DATA RECORDS:
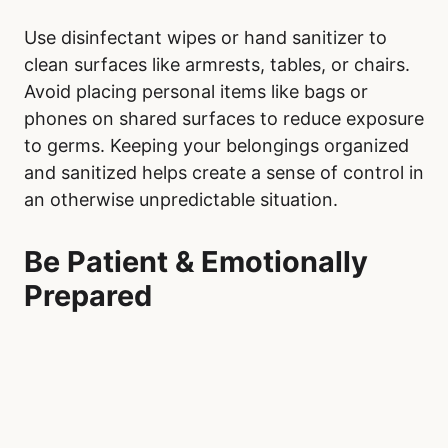
Use disinfectant wipes or hand sanitizer to
clean surfaces like armrests, tables, or chairs.
Avoid placing personal items like bags or
phones on shared surfaces to reduce exposure
to germs. Keeping your belongings organized
and sanitized helps create a sense of control in
an otherwise unpredictable situation.
Be Patient & Emotionally
Prepared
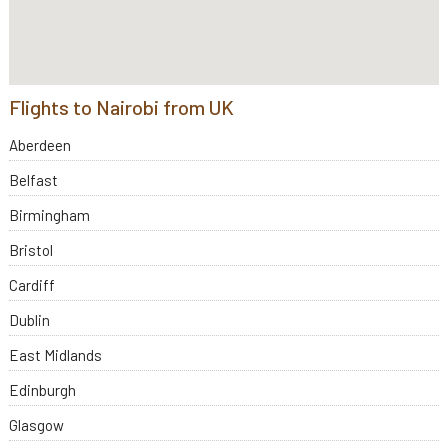
Flights to Nairobi from UK
Aberdeen
Belfast
Birmingham
Bristol
Cardiff
Dublin
East Midlands
Edinburgh
Glasgow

YOUR INSTRUCTIONS:
State how many lines in the material contain "surfaces", giving nothing besides the count.

PROBLEM SOLUTION:
2